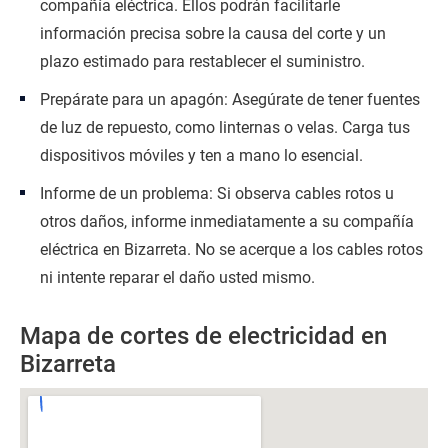
compañía eléctrica. Ellos podrán facilitarle
información precisa sobre la causa del corte y un
plazo estimado para restablecer el suministro.
Prepárate para un apagón: Asegúrate de tener fuentes
de luz de repuesto, como linternas o velas. Carga tus
dispositivos móviles y ten a mano lo esencial.
Informe de un problema: Si observa cables rotos u
otros daños, informe inmediatamente a su compañía
eléctrica en Bizarreta. No se acerque a los cables rotos
ni intente reparar el daño usted mismo.
Mapa de cortes de electricidad en
Bizarreta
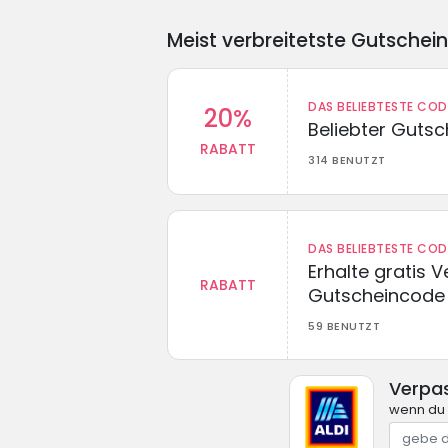
Meist verbreitetste Gutschei
DAS BELIEBTESTE CO
20%
Beliebter Guts
RABATT
314 BENUTZT
DAS BELIEBTESTE CO
Erhalte gratis 
RABATT
Gutscheincode
59 BENUTZT
Verpas
wenn du 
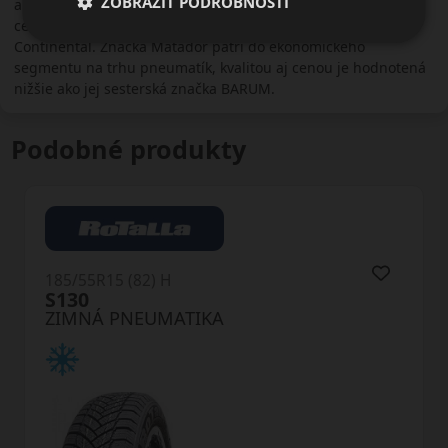
ZOBRAZIŤ PODROBNOSTI
autoplášťov. Spolupráca s Continentalom vyústila do predaja
celej divíze pneumatík spoločnosti Matador koncernu
Continental. Značka Matador patrí do ekonomického
segmentu na trhu pneumatík, kvalitou aj cenou je hodnotená
nižšie ako jej sesterská značka BARUM.
Podobné produkty
185/55R15 (82) H
S130
ZIMNÁ PNEUMATIKA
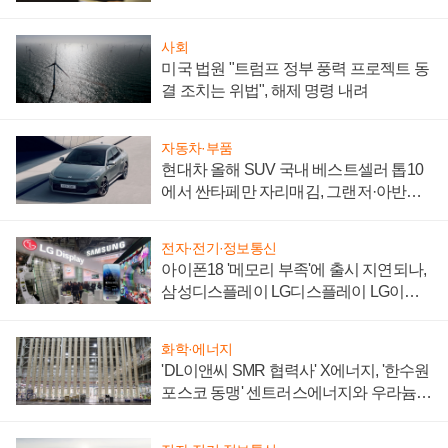
사회
미국 법원 "트럼프 정부 풍력 프로젝트 동
결 조치는 위법", 해제 명령 내려
자동차·부품
현대차 올해 SUV 국내 베스트셀러 톱10
에서 싼타페만 자리매김, 그랜저·아반떼
'세단 쌍끌이'로 내수 방어
전자·전기·정보통신
아이폰18 '메모리 부족'에 출시 지연되나,
삼성디스플레이 LG디스플레이 LG이노
텍 '탈애플' 수익 다각화 속도
화학·에너지
'DL이앤씨 SMR 협력사' X에너지, '한수원
포스코 동맹' 센트러스에너지와 우라늄
계약 체결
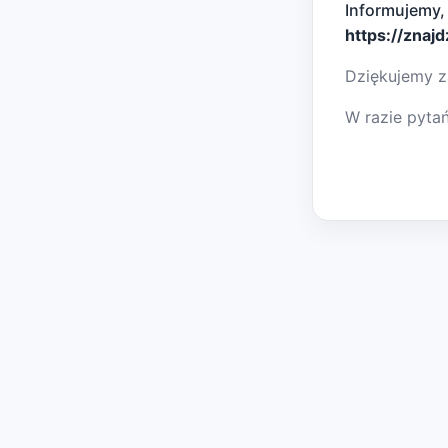
Informujemy,
https://znaj
Dziękujemy z
W razie pyta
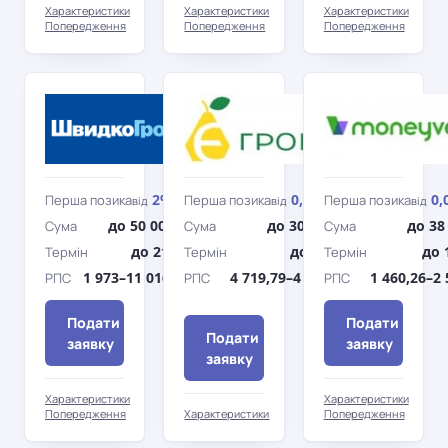
Характеристики
Характеристики
Характеристики
Попередження
Попередження
Попередження
ШвидкоГроші
Є-
Гроші
2%
0,95%
0,
Перша позика
Перша позика
Перша позика
від
/день
від
/день
від
до 50 000 грн
до 30 000 грн
до 38
Сума
Сума
Сума
до 210 дн.
до 360 дн.
до 
Термін
Термін
Термін
1 973–11 016,79%
4 719,79–4 863,93%
1 460,26–2
РПС
РПС
РПС
Подати
Подати
Подати
заявку
заявку
заявку
Характеристики
Характеристики
Попередження
Характеристики
Попередження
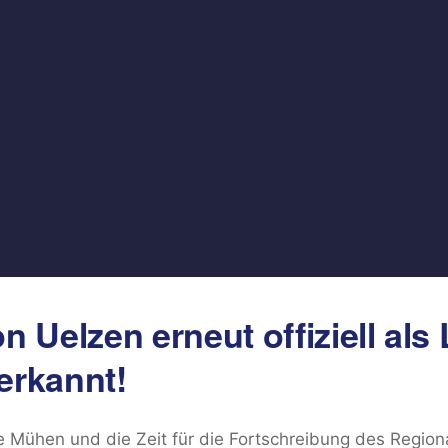
n Uelzen erneut offiziell al
erkannt!
 Mühen und die Zeit für die Fortschreibung des Region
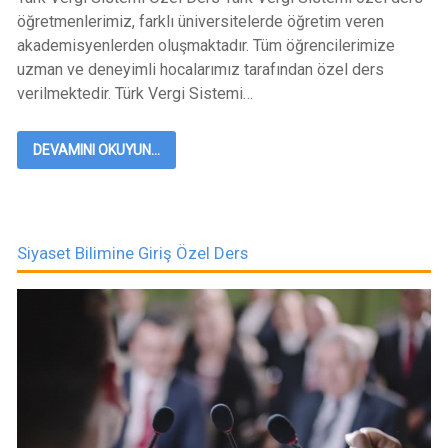
öğretmenlerimiz, farklı üniversitelerde öğretim veren
akademisyenlerden oluşmaktadır. Tüm öğrencilerimize
uzman ve deneyimli hocalarımız tarafından özel ders
verilmektedir. Türk Vergi Sistemi…
DEVAMINI OKUYUN...
Siyaset Bilimine Giriş Özel Ders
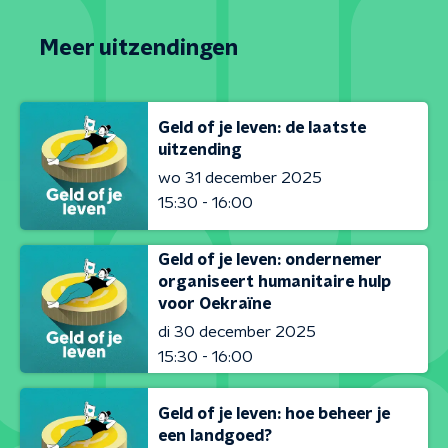
Meer uitzendingen
Geld of je leven: de laatste
uitzending
wo 31 december 2025
15:30 - 16:00
Geld of je leven: ondernemer
organiseert humanitaire hulp
voor Oekraïne
di 30 december 2025
15:30 - 16:00
Geld of je leven: hoe beheer je
een landgoed?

- ASSIGNED TASK -
Where does the word "leven" occur in the records? Return every line that holds it.

- TASK RESULT -
Geld of je leven: de laatste
Geld of je leven: ondernemer
Geld of je leven: hoe beheer je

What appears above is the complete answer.